# And the journey starts again... Comet, the lazy arab



## countrylove (Oct 18, 2012)

So some of you might remember us... I took a year off due to pregnancy and complications but now have a beautiful 4 month old daughter who was worth every minute of it. Another exciting event is that Comet is now in my backyard and we are jumping back on the training band wagon. You can look up her other thread for more info but I'll give a bit of back story here too. Comet came to the rescue I worked at in August 2012. She wasn't your typical rescue. She wasn't abused or neglected. She was spoiled to the point of founder and was one of the most disrespectful horses I've met because they let her get her way. They treated her like a puppy and she became dangerous. Luckily she wasn't aggressive or too alpha. I adopted her in November 2012 and worked with her until about June/July 2013. We started from scratch because she had a million holes. We went from not being able to get a saddle near her to riding out on BLM alone. After basically a year off, she's very rusty. She has never bucked before but recently started under saddle so back to the beginning we go. Her ground work is coming along really well and our goal is showmanship ready by July and parade ready by September. I'll be posting videos and pictures of our progress and advice is always welcome. Thanks for reading and I hope you enjoy our journey into the show world.

*Comet is a 9-11 year old Arab. I will include pictures and her allbreeds pedigree link in my next post.
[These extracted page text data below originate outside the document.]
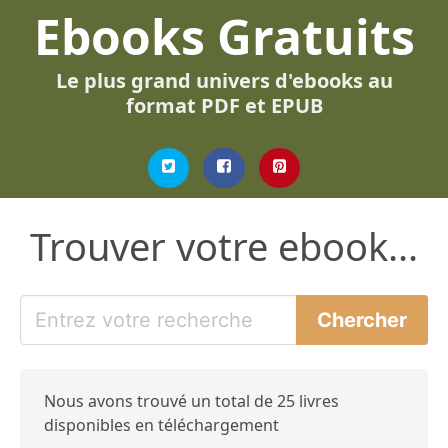
Ebooks Gratuits
Le plus grand univers d'ebooks au
format PDF et EPUB
Trouver votre ebook...
Nous avons trouvé un total de 25 livres
disponibles en téléchargement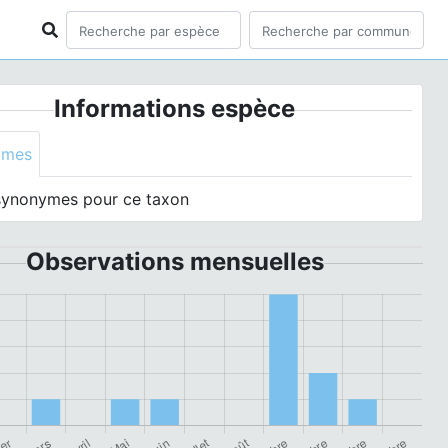
Informations espèce
ymes
synonymes pour ce taxon
Observations mensuelles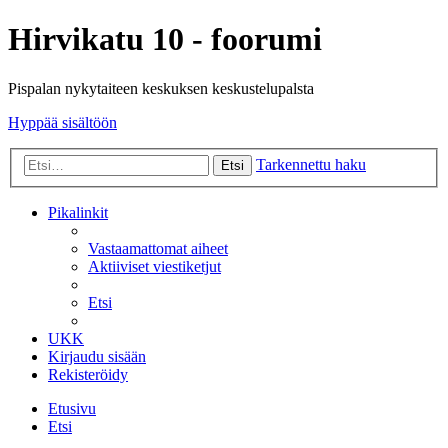
Hirvikatu 10 - foorumi
Pispalan nykytaiteen keskuksen keskustelupalsta
Hyppää sisältöön
Tarkennettu haku
Etsi
Pikalinkit
Vastaamattomat aiheet
Aktiiviset viestiketjut
Etsi
UKK
Kirjaudu sisään
Rekisteröidy
Etusivu
Etsi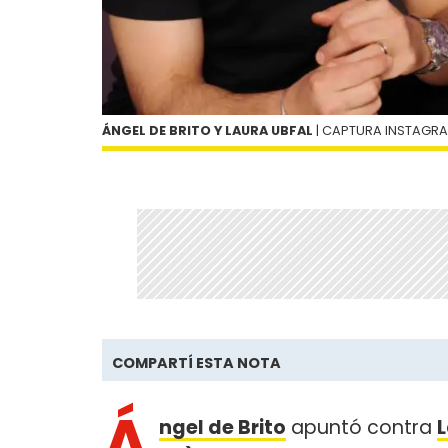
ÁNGEL DE BRITO Y LAURA UBFAL
| CAPTURA INSTAGRA
COMPARTÍ ESTA NOTA
Á
ngel de Brito
apuntó contra
L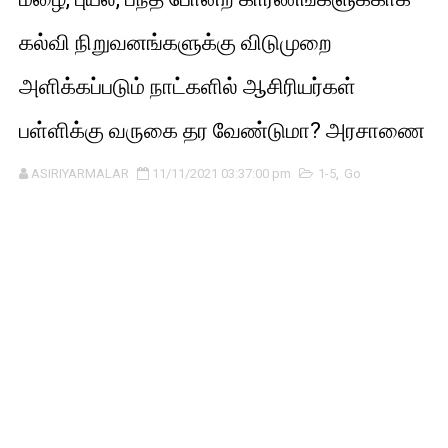
கல்வி நிறுவனங்களுக்கு விடுமுறை
அளிக்கப்படும் நாட்களில் ஆசிரியர்கள்
பள்ளிக்கு வருகை தர வேண்டுமா? அரசாணை
ASIRIYARMALAR
11/11/2021 03:37:00 pm
1-5
,
Go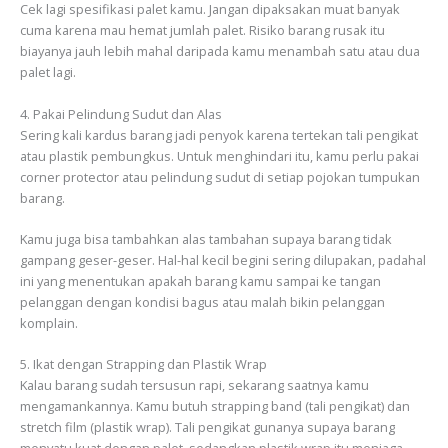
Cek lagi spesifikasi palet kamu. Jangan dipaksakan muat banyak
cuma karena mau hemat jumlah palet. Risiko barang rusak itu
biayanya jauh lebih mahal daripada kamu menambah satu atau dua
palet lagi.
4. Pakai Pelindung Sudut dan Alas
Sering kali kardus barang jadi penyok karena tertekan tali pengikat
atau plastik pembungkus. Untuk menghindari itu, kamu perlu pakai
corner protector atau pelindung sudut di setiap pojokan tumpukan
barang.
Kamu juga bisa tambahkan alas tambahan supaya barang tidak
gampang geser-geser. Hal-hal kecil begini sering dilupakan, padahal
ini yang menentukan apakah barang kamu sampai ke tangan
pelanggan dengan kondisi bagus atau malah bikin pelanggan
komplain.
5. Ikat dengan Strapping dan Plastik Wrap
Kalau barang sudah tersusun rapi, sekarang saatnya kamu
mengamankannya. Kamu butuh strapping band (tali pengikat) dan
stretch film (plastik wrap). Tali pengikat gunanya supaya barang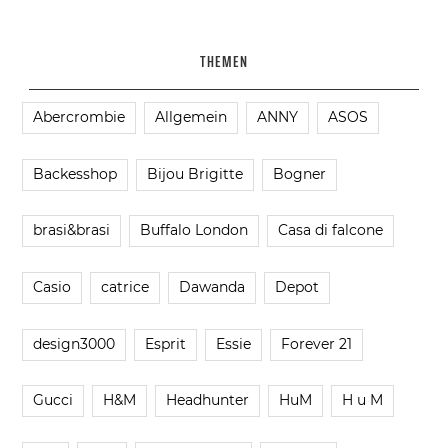
THEMEN
Abercrombie
Allgemein
ANNY
ASOS
Backesshop
Bijou Brigitte
Bogner
brasi&brasi
Buffalo London
Casa di falcone
Casio
catrice
Dawanda
Depot
design3000
Esprit
Essie
Forever 21
Gucci
H&M
Headhunter
HuM
H u M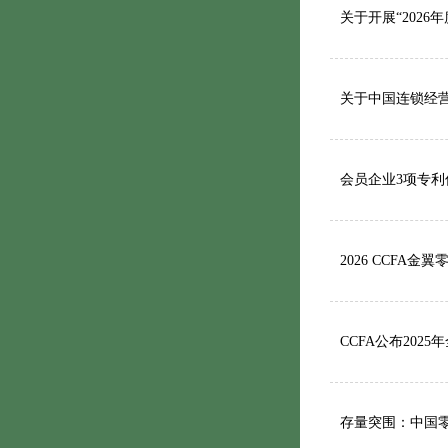
关于开展“202
关于中国连锁经
会员企业3项专利
2026 CCFA
CCFA公布20
存量突围：中国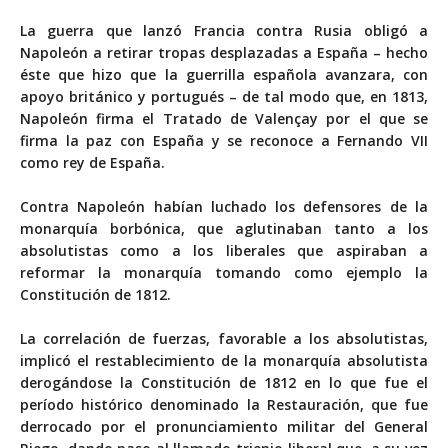
La guerra que lanzó Francia contra Rusia obligó a
Napoleón a retirar tropas desplazadas a España – hecho
éste que hizo que la guerrilla española avanzara, con
apoyo británico y portugués – de tal modo que, en 1813,
Napoleón firma el Tratado de Valençay por el que se
firma la paz con España y se reconoce a Fernando VII
como rey de España.
Contra Napoleón habían luchado los defensores de la
monarquía borbónica, que aglutinaban tanto a los
absolutistas como a los liberales que aspiraban a
reformar la monarquía tomando como ejemplo la
Constitución de 1812.
La correlación de fuerzas, favorable a los absolutistas,
implicó el restablecimiento de la monarquía absolutista
derogándose la Constitución de 1812 en lo que fue el
período histórico denominado la Restauración, que fue
derrocado por el pronunciamiento militar del General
*Current diet: grass hay 2x a day and trace mineral block available at all times. She gets some fresh grass from her 20,000 sq ft pen.

Exercise: 30-60 minutes of ground work per day with 1 day off a week. Plans are to increase to 90 minutes (not mindless lunging either, showmanship patterns and cavaletti are what I'm doing) and hopefully switch to saddle work the beginning of June with showmanship preparation in the mix.
_Posted via Mobile Device_


----------